Conceptually, it's like telling the model:

{
  "action": "tool_call",
  "tool": "tool_name",
  "args": {}
}

If the model responds using the expected structure, our loop invokes the corresponding tool. The function execution is what actually performs the action the model selected to answer your request. Modern APIs usually expose native tool calling, but conceptually this is what's happening under the hood.

Beyond the Basics

Of course, modern agents involve much more than this. They also include:

  • Context management
  • Memory
  • Execution limits
  • Retries
  • Guardrails
  • Planning
  • Support for multiple tool calls

I'm simplifying the architecture to focus on the core idea.

A Practical Example

This can sound quite abstract, so I built a small AI agent using TypeScript and Node.js. The repository is here: https://github.com/patrick0806/Simple-Agent

It has three main files:

  • tools.ts: Contains the tools. Their implementations give the agent the ability to interact with the real world.
  • guardrails.ts: Contains the safeguards. Here we define prompts and validation logic.
  • index.ts: Contains the main agent loop, where I connect to Ollama, receive user prompts, invoke tools, and orchestrate the entire workflow.

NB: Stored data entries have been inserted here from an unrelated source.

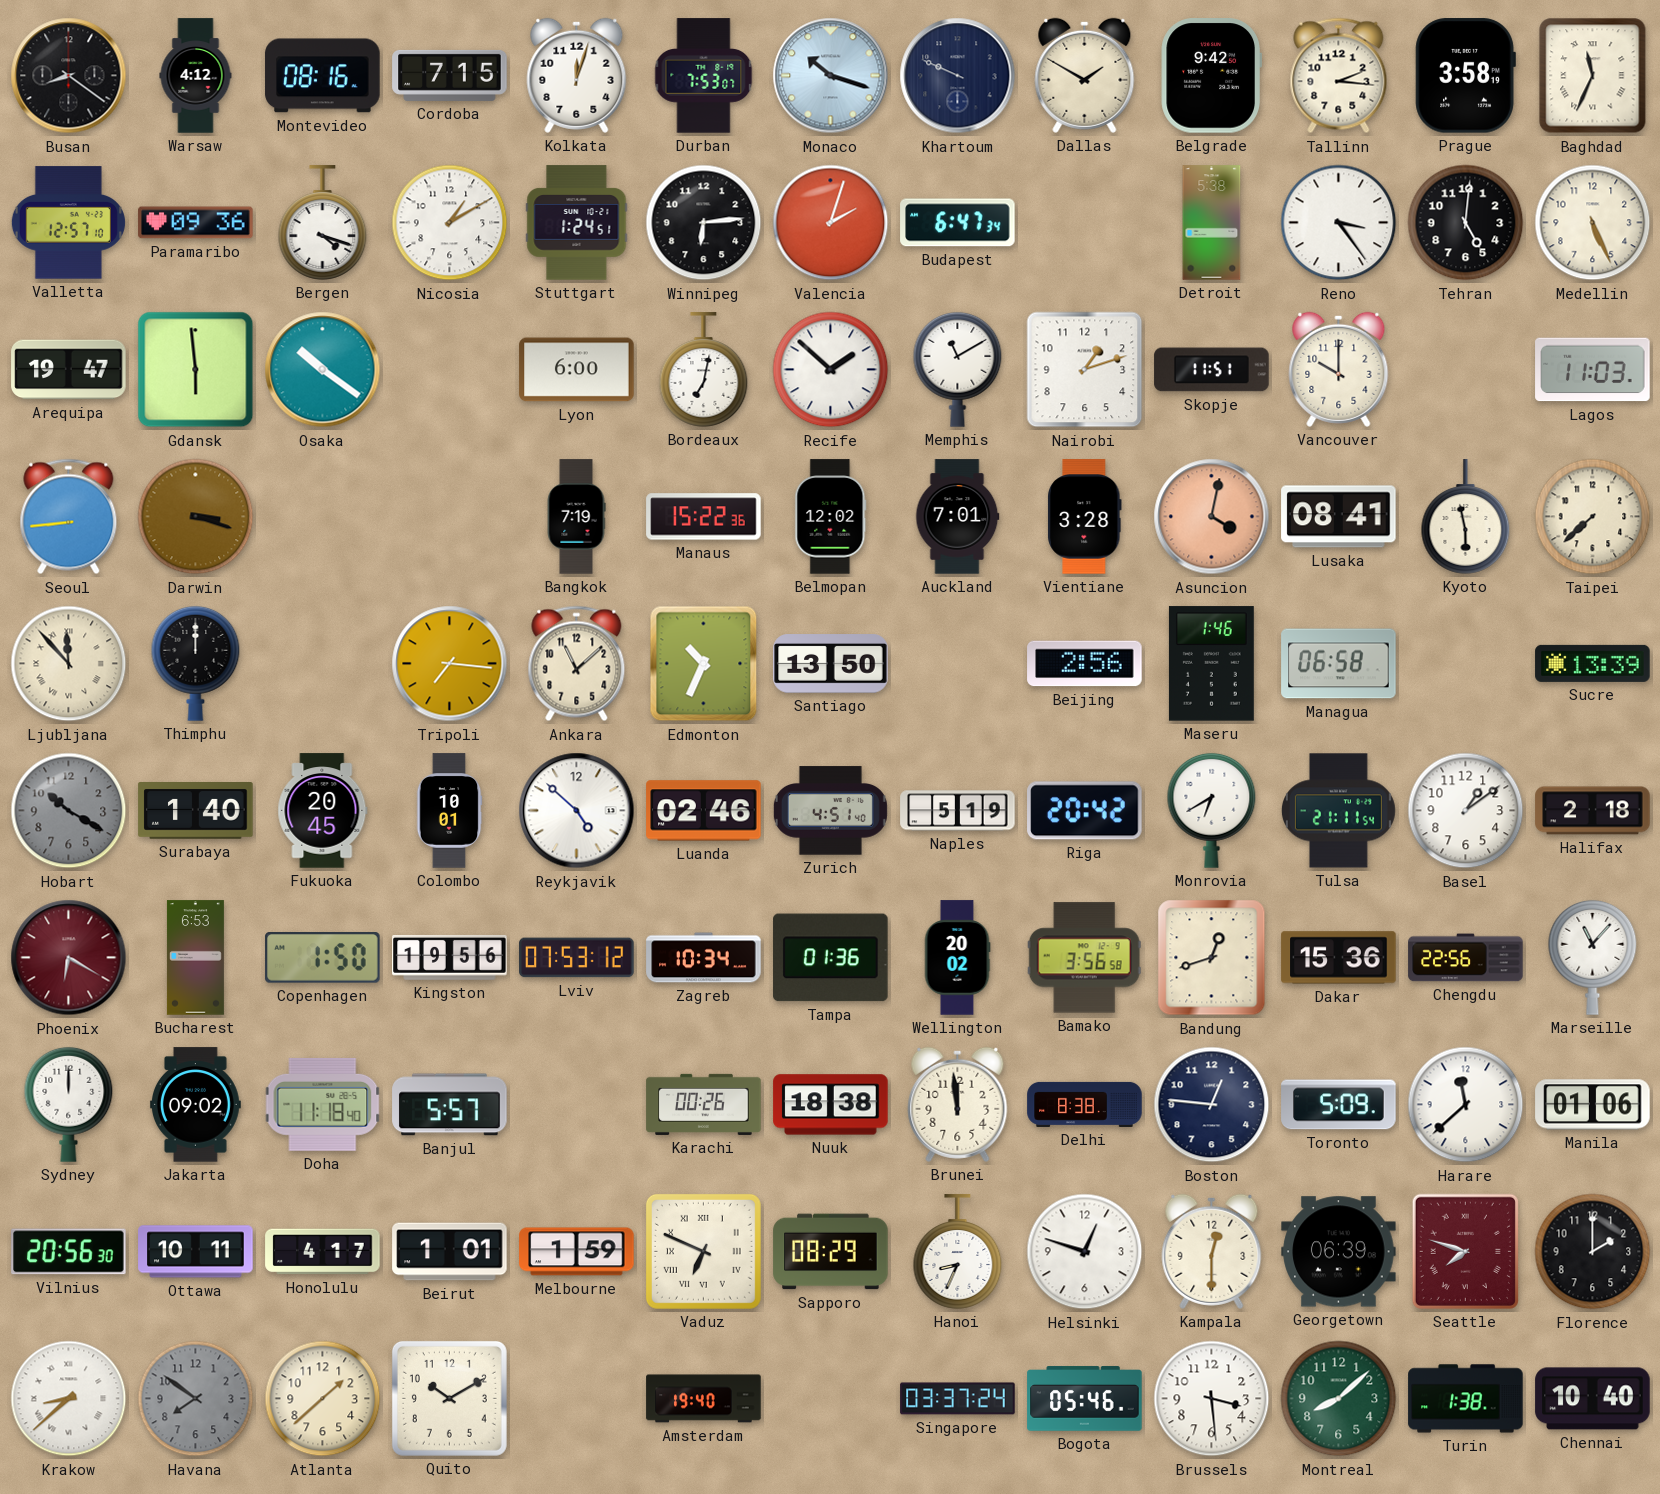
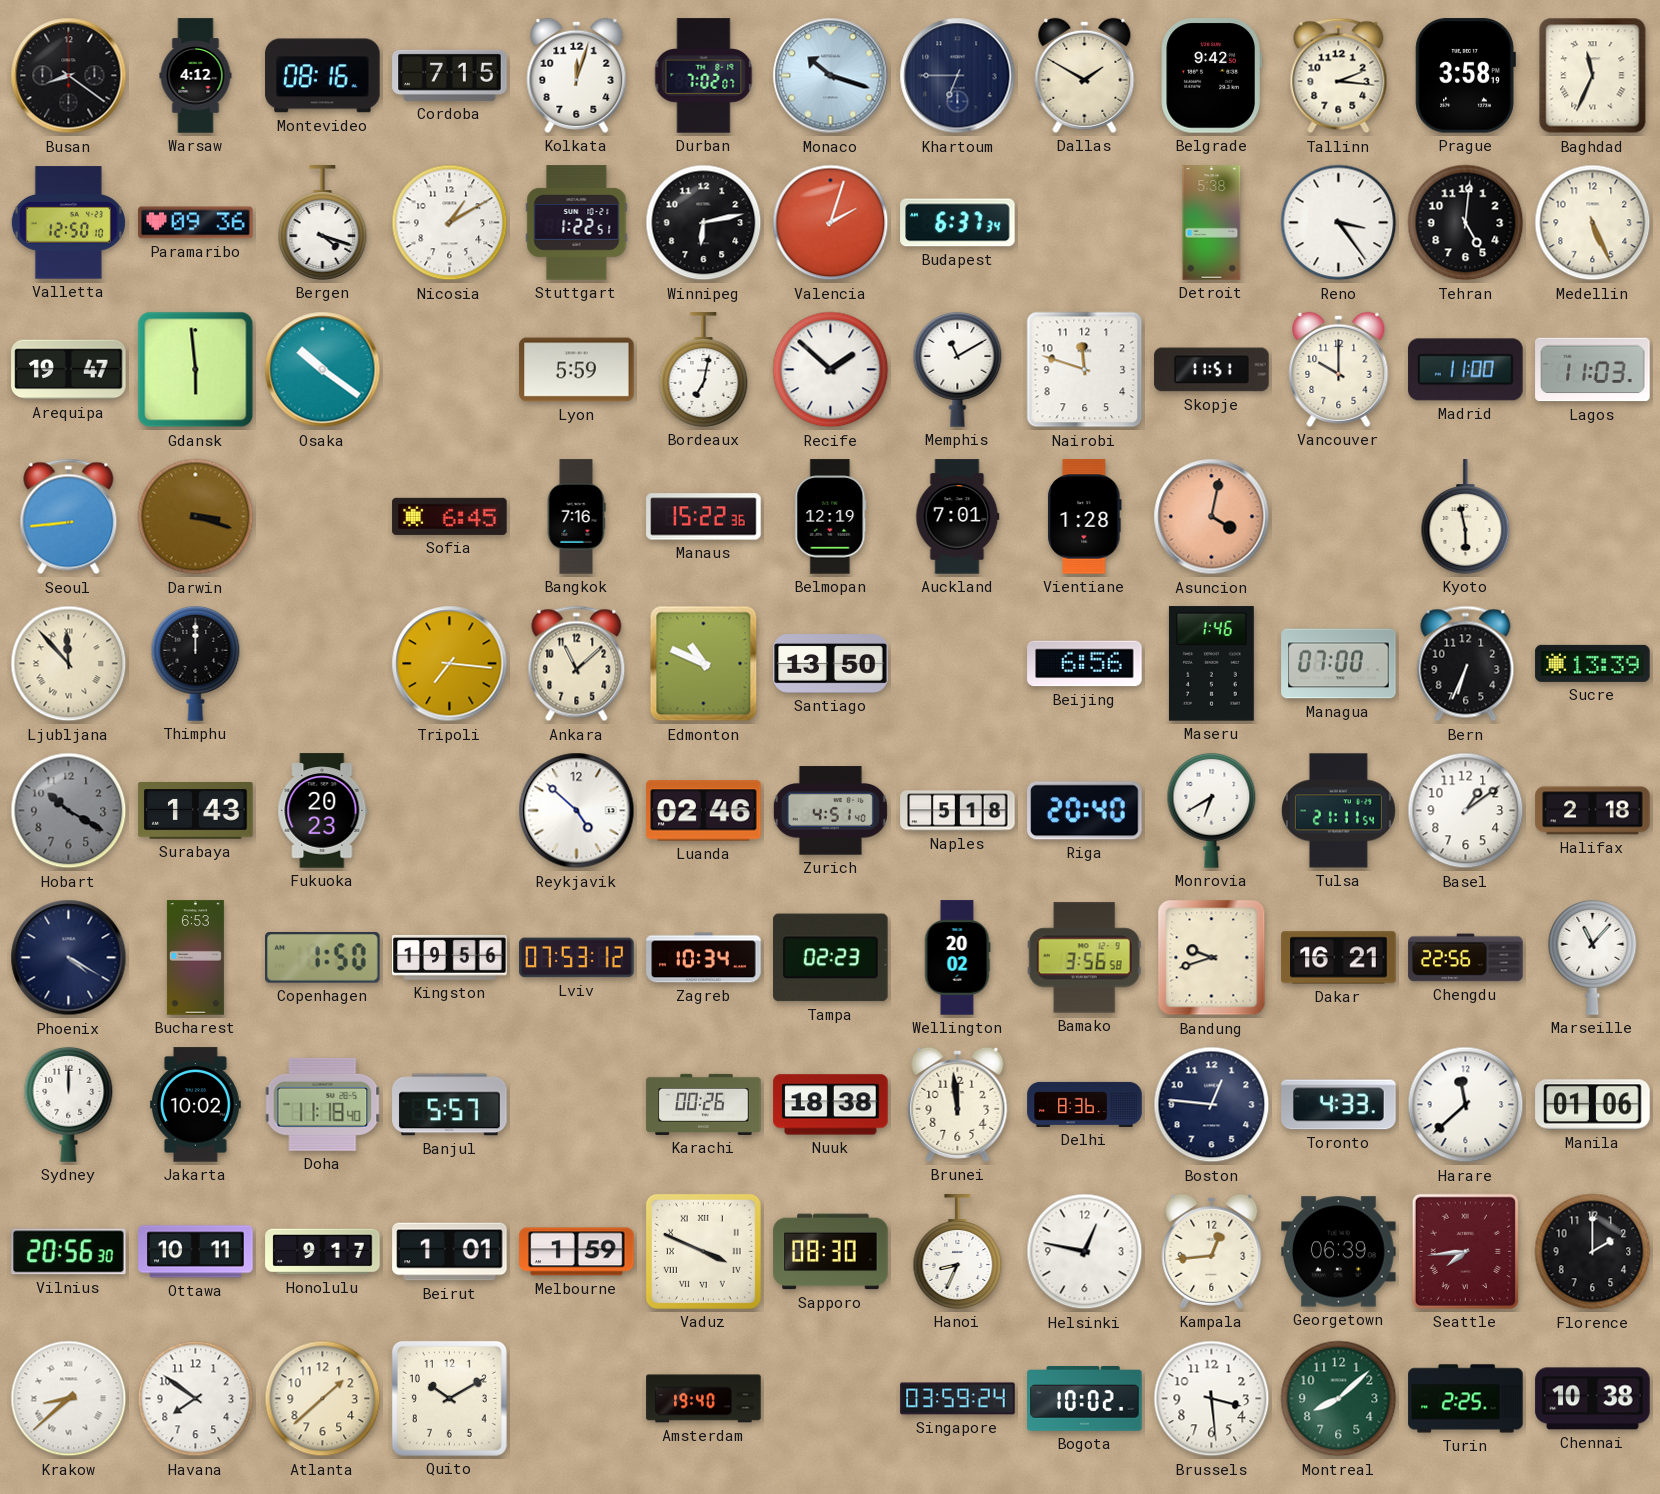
Durban: 7:53 -> 7:02
Khartoum: 9:49 -> 6:45
Valletta: 12:57 -> 12:50
Stuttgart: 1:24 -> 1:22
Winnipeg: 6:14 -> 6:13
Budapest: 6:47 -> 6:37
Lyon: 6:00 -> 5:59
Nairobi: 1:12 -> 11:48
Madrid: none -> 11:00
Sofia: none -> 6:45
Bangkok: 7:19 -> 7:16
Belmopan: 12:02 -> 12:19
Vientiane: 3:28 -> 1:28
Lusaka: 08:41 -> none
Taipei: 7:38 -> none
Edmonton: 10:34 -> 10:49
Beijing: 2:56 -> 6:56
Managua: 06:58 -> 07:00
Bern: none -> 6:34
Surabaya: 1:40 -> 1:43
Fukuoka: 20:45 -> 20:23
Colombo: 10:01 -> none
Naples: 5:19 -> 5:18
Riga: 20:42 -> 20:40
Phoenix: 6:20 -> 4:20
Phoenix dial: burgundy -> navy
Tampa: 01:36 -> 02:23
Bandung: 12:42 -> 9:42
Dakar: 15:36 -> 16:21
Jakarta: 09:02 -> 10:02
Delhi: 8:38 -> 8:36
Toronto: 5:09 -> 4:33
Honolulu: 4:17 -> 9:17
Vaduz: 6:49 -> 3:49
Sapporo: 08:29 -> 08:30
Helsinki: 12:48 -> 12:47
Kampala: 12:30 -> 12:44
Seattle: 7:48 -> 7:44
Havana dial: grey -> white
Singapore: 03:37 -> 03:59
Bogota: 05:46 -> 10:02
Turin: 1:38 -> 2:25
Chennai: 10:40 -> 10:38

This is just a showcase project with simple implementation - it's not for work or anything like that. It's more to see the raw implementation about how an agent is started to build and how this works.

Top Comments

The simple loop is a helpful way to demystify agents: the model proposes a tool call, but the real action happens in the function behind that contract. Splitting the sample into tools.ts, guardrails.ts, and index.ts also makes the boundaries clearer, especially with Ollama handling prompts while the loop manages orchestration. The founder/engineer lesson is that the hard part shifts from prompting to product control: tight tool permissions, retry limits, validation, and clear failure behavior matter more than making the agent sound clever.